Here are some useful Python libraries to get you started in web scraping.

Looking for Python website scrapers? In this article, we will get you started with some helpful libraries for Python web scraping. You'll find the tools and the inspiration to kickstart your next web scraping project.

Web scraping is the process of extracting information from the source code of a web page. This may be text, numerical data, or even images. It is the first step for many interesting projects! However, there is no fixed technology or methodology for Python web scraping. The best approach is very use-case dependent.

This article is aimed at people with a little more experience in Python and data analysis. If you're new to Python and need some learning material, take a look at this track to give you a background in data analysis.

Let's get started!

Requests

The first step in the process is to get data from the web page we want to scrape. The requests library is used for making HTTP requests to a URL.
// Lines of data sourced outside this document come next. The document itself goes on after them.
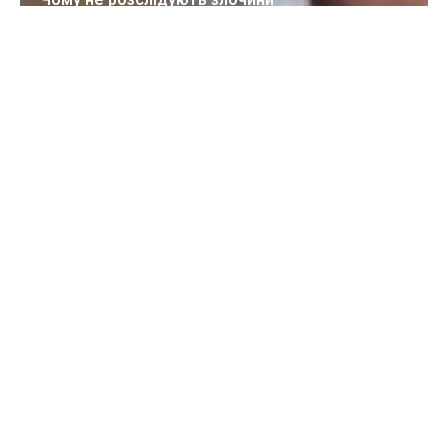
Як традиційні цінності призводять до злочинів на ґрунті ненависті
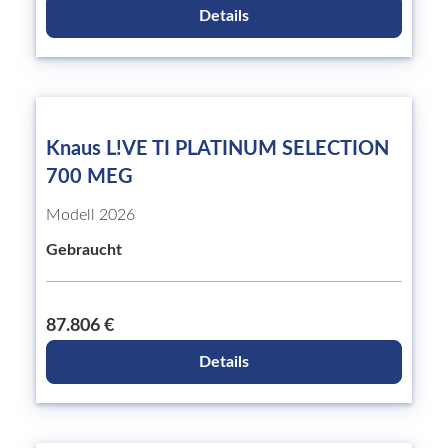
Details
Knaus L!VE TI PLATINUM SELECTION
700 MEG
Modell 2026
Gebraucht
87.806 €
Details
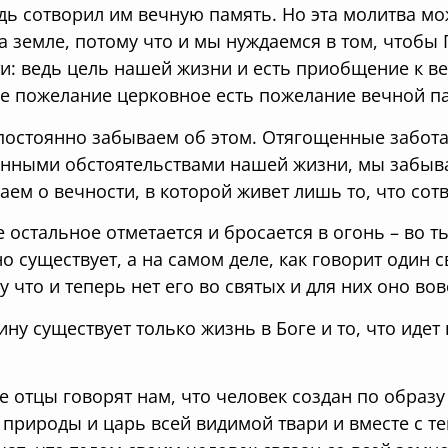
дь сотворил им вечную память. Но эта молитва мо
а земле, потому что и мы нуждаемся в том, чтобы
и: ведь цель нашей жизни и есть приобщение к в
е пожелание церковное есть пожелание вечной п
постоянно забываем об этом. Отягощенные забот
нными обстоятельствами нашей жизни, мы забывае
аем о вечности, в которой живет лишь то, что со
е остальное отметается и бросается в огонь – во 
но существует, а на самом деле, как говорит один с
у что и теперь нет его во святых и для них оно вов
ину существует только жизнь в Боге и то, что идет
е отцы говорят нам, что человек создан по образу
 природы и царь всей видимой твари и вместе с т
As an example, let's say we're interested in getting an article from the learnpython.com blog. To import the library and get the page just requires a few lines of code:

>>> import requests
>>> url = 'https://learnpython.com/blog/python-match-case-statement/'
>>> r = requests.get(url)

The object r is the response from the host server and contains the results of the get() request. To see if the request was successful, check the status with r.status_code. Hopefully, we don't see the dreaded 404! You also need to be aware of the potential for the equally vexing 403 error in web scraping, but luckily this is something you have more control over, as it normally relates to anti-scraping systems, rather than the missing page issue of 404 errors. It is possible to customize the get() request with some optional arguments to modify the response from the server. For more information on this library, including how to send a customized request, take a look at the documentation and user guide.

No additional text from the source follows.